After a spring practice in Salt Lake City, Erickson has found the job to his liking. He didn't know Whittingham well — not as well as he knew Kyle's father, Fred, a former assistant coach at Brigham Young and Utah and for many years in the NFL.

"It's been good for me," he says. "Kyle is a good guy and coach. I enjoy the staff. It's been fun to focus on just coaching offensive football as opposed to all the headaches as a head coach. I've been dealing with that for 30 years. Going to work every day, that's the most important thing."

Erickson is sharing offensive coordinator duties with Bryan Johnson, 25, the former Utah quarterback who was the O-coordinator for the Utes a year ago.

"Bryan is going to be a star in the profession," Erickson says. "He's bright. We're working well together."

Will Erickson be calling the plays next fall?

"We're working that out," he says. "The best thing for both of us is for me to go upstairs (to the press box) for games. I haven't been up there in 30 years. I see things pretty good up there.

"I have no problem with (the arrangement) at all. I'm enjoying the coaching aspect of (being an assistant). Guys get in trouble, you deal with your own people. I kind of like it. I forgot how much fun being an assistant can be."

Erickson has implemented the no-huddle offense he employed during his final two seasons at Arizona State. He'll use aspects of the spread offense, though with two tight ends and more than a measure of control.

"I'm the one who decided to use it," he says. "I like it a lot. We're not going to be Oregon, not that fast-paced a deal. We'll run some option stuff. You don't have to be 100 miles per hour. We'll have three wideouts a lot and use a lot of stretch stuff. The offense will be a lot like we had at Oregon State, except we'll do it all in the shotgun."

Utah's quarterback is Travis Wilson, who started the final seven games as a true freshman last season.

"He has a chance to be pretty good," Erickson says. "He improved this spring. He's a big, tall athlete who can throw it. Smart kid. Young, but I like him. He can make some things happen."

I was wrong in my assumption that Erickson's duties would include fewer recruiting trips than most assistants. I figured he'd be a pseudo-head coach — maybe a guy who would be called on to close a deal along with Whittingham.

"I'll do a pretty normal load of recruiting," he says. "I'm going to move around a little bit as far as where I go. I'm in L.A. now, and I've done pretty well in the inner city in the past.

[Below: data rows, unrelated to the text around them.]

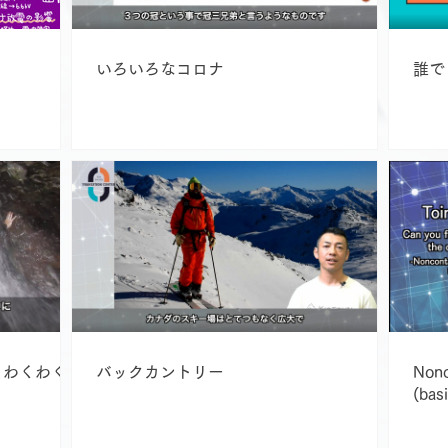
いろいろなコロナ
誰で
とわくわく
バックカントリー
Nonc
(bas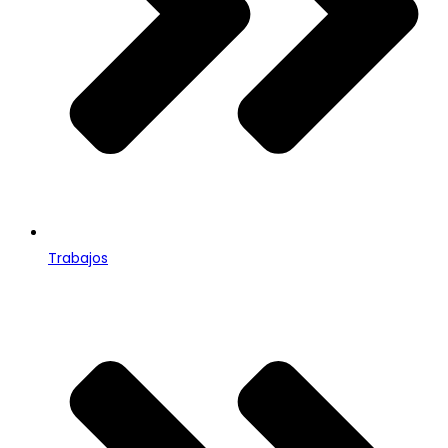
Trabajos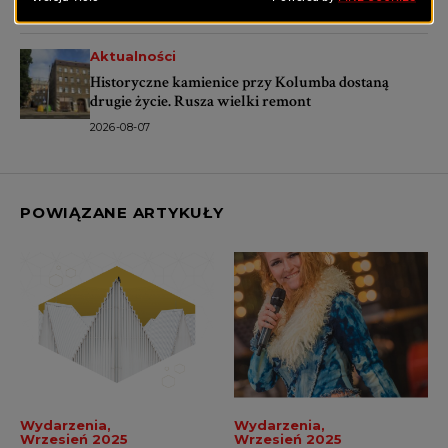
2026-08-07
Aktualności
Historyczne kamienice przy Kolumba dostaną
drugie życie. Rusza wielki remont
2026-08-07
POWIĄZANE ARTYKUŁY
Wydarzenia
Wydarzenia
Wrzesień 2025
Wrzesień 2025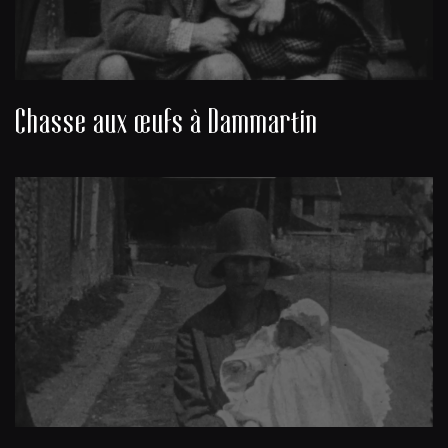
Chasse aux œufs à Dammartin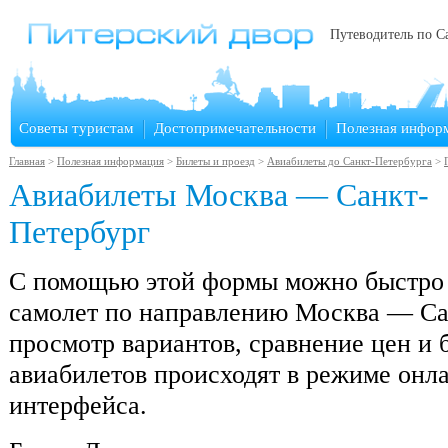
Путеводитель по С
Советы туристам
Достопримечательности
Полезная инфор
Главная
>
Полезная информация
>
Билеты и проезд
>
Авиабилеты до Санкт-Петербурга
>
Авиабилеты Москва — Санкт-
Петербург
С помощью этой формы можно быстро 
самолет по направлению Москва — Са
просмотр вариантов, сравнение цен и
авиабилетов происходят в режиме онл
интерфейса.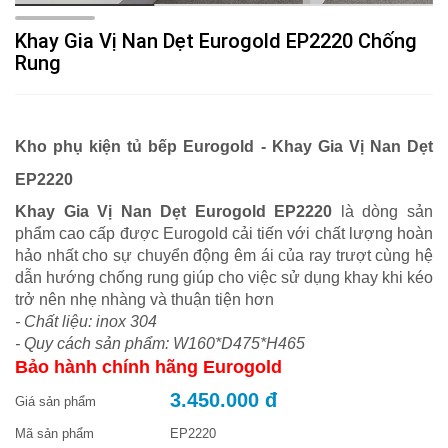
Khay Gia Vị Nan Dẹt Eurogold EP2220 Chống
Rung
Kho phụ kiện tủ bếp Eurogold - Khay Gia Vị Nan Dẹt
EP2220
Khay Gia Vị Nan Dẹt Eurogold EP2220
là dòng sản
phẩm cao cấp được Eurogold cải tiến với chất lượng hoàn
hảo nhất cho sự chuyển động êm ái của ray trượt cùng hệ
dẫn hướng chống rung giúp cho việc sử dụng khay khi kéo
trở nên nhẹ nhàng và thuận tiện hơn
- Chất liệu: inox 304
- Quy cách sản phẩm: W160*D475*H465
Bảo hành chính hãng Eurogold
3.450.000 đ
Giá sản phẩm
Mã sản phẩm
EP2220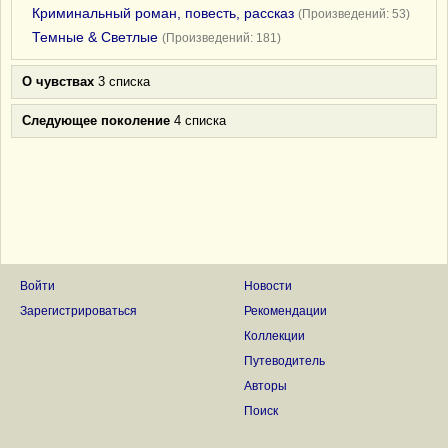
Криминальный роман, повесть, рассказ
(Произведений: 53)
Темные & Светлые
(Произведений: 181)
О чувствах
3 списка
Следующее поколение
4 списка
Войти
Новости
Зарегистрироваться
Рекомендации
Коллекции
Путеводитель
Авторы
Поиск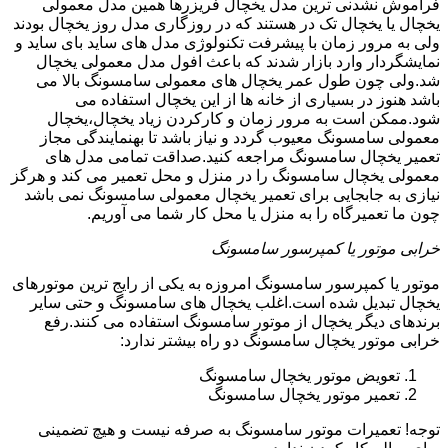
فراموش نشدنی ترین مدل یخچال فریزرها همین مدل معمولی
یخچال یا یخچال تک در هستند که در روزگاری مدل روز یخچال بودند
ولی به مرور زمان با پیشرفت تکنولوژی مدل های ساید بای ساید و
نمایشگردار وارد بازار شدند که باعث افول مدل معمولی یخچال
شد.ولی چون طول عمر یخچال های معمولی سامسونگ بالا می
باشد هنوز در بسیاری از خانه ها از این یخچال استفاده می
شود.ممکن است به مرور زمان و کارکردن زیاد یخچال،یخچال
معمولی سامسونگ معیوب گردد و نیاز باشد تا بهنمایندگی مجاز
تعمیر یخچال سامسونگ مراجعه کنید.صداقت تمامی مدل های
معمولی یخچال سامسونگ را در منزل و محل تعمیر می کند و هرگز
نیازی به جابجایی برای تعمیر یخچال معمولی سامسونگ نمی باشد
چون ما تعمیرگاه را به منزل یا محل کار شما می آوریم.
خرابی موتور یا کمپرسور سامسونگ
موتور یا کمپرسور سامسونگ امروزه به یکی از رایج ترین موتورهای
یخچال تبدیل شده است.اغلب یخچال های سامسونگ و حتی سایر
برندهای دیگر یخچال از موتور سامسونگ استفاده می کنند.رفع
خرابی موتور یخچال سامسونگ دو راه بیشتر ندارد:
تعویض موتور یخچال سامسونگ
تعمیر موتور یخچال سامسونگ
توجه! تعمیرات موتور سامسونگ به صرفه نیست و هیچ تضمینی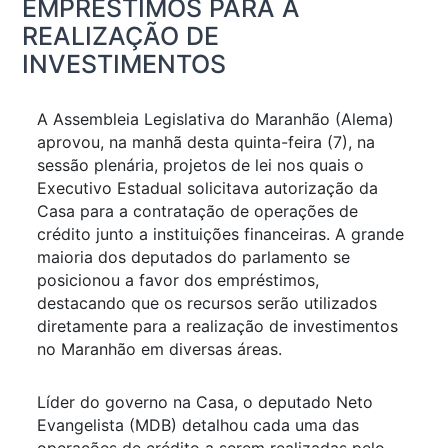
EMPRÉSTIMOS PARA A
REALIZAÇÃO DE
INVESTIMENTOS
A Assembleia Legislativa do Maranhão (Alema)
aprovou, na manhã desta quinta-feira (7), na
sessão plenária, projetos de lei nos quais o
Executivo Estadual solicitava autorização da
Casa para a contratação de operações de
crédito junto a instituições financeiras. A grande
maioria dos deputados do parlamento se
posicionou a favor dos empréstimos,
destacando que os recursos serão utilizados
diretamente para a realização de investimentos
no Maranhão em diversas áreas.
Líder do governo na Casa, o deputado Neto
Evangelista (MDB) detalhou cada uma das
operações de crédito a serem realizadas pelo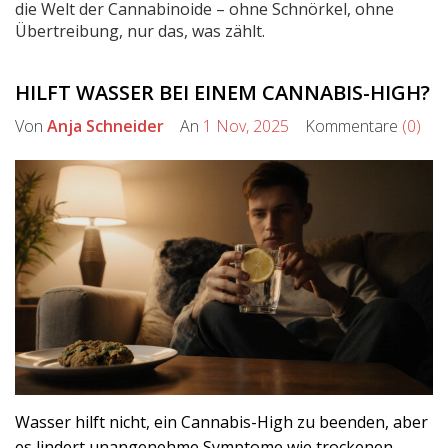
die Welt der Cannabinoide – ohne Schnörkel, ohne
Übertreibung, nur das, was zählt.
HILFT WASSER BEI EINEM CANNABIS-HIGH?
Von
Anja Schneider
An
1 Nov, 2025
Kommentare
(0)
Wasser hilft nicht, ein Cannabis-High zu beenden, aber
es lindert unangenehme Symptome wie trockenen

"I don't know that I'll have a real (recruiting) area. I think I'll kind of trouble-shoot. I'm in Arizona next week, and I'll go to Miami the week after that. I'm pretty busy. I'll be on the road a lot more than I thought I would be going in."

Erickson underwent hip replacement surgery in February. His health is "the best it's been in five or six years," he says. "I was able to go through spring ball with just a little pain. When you get to my age, you always have pain. But I'm moving around now a lot better with less pain."

The old ball coach laughs when I ask if he wants to be a head coach again.

"I'd like to some day," he says. "But I'm running out of days."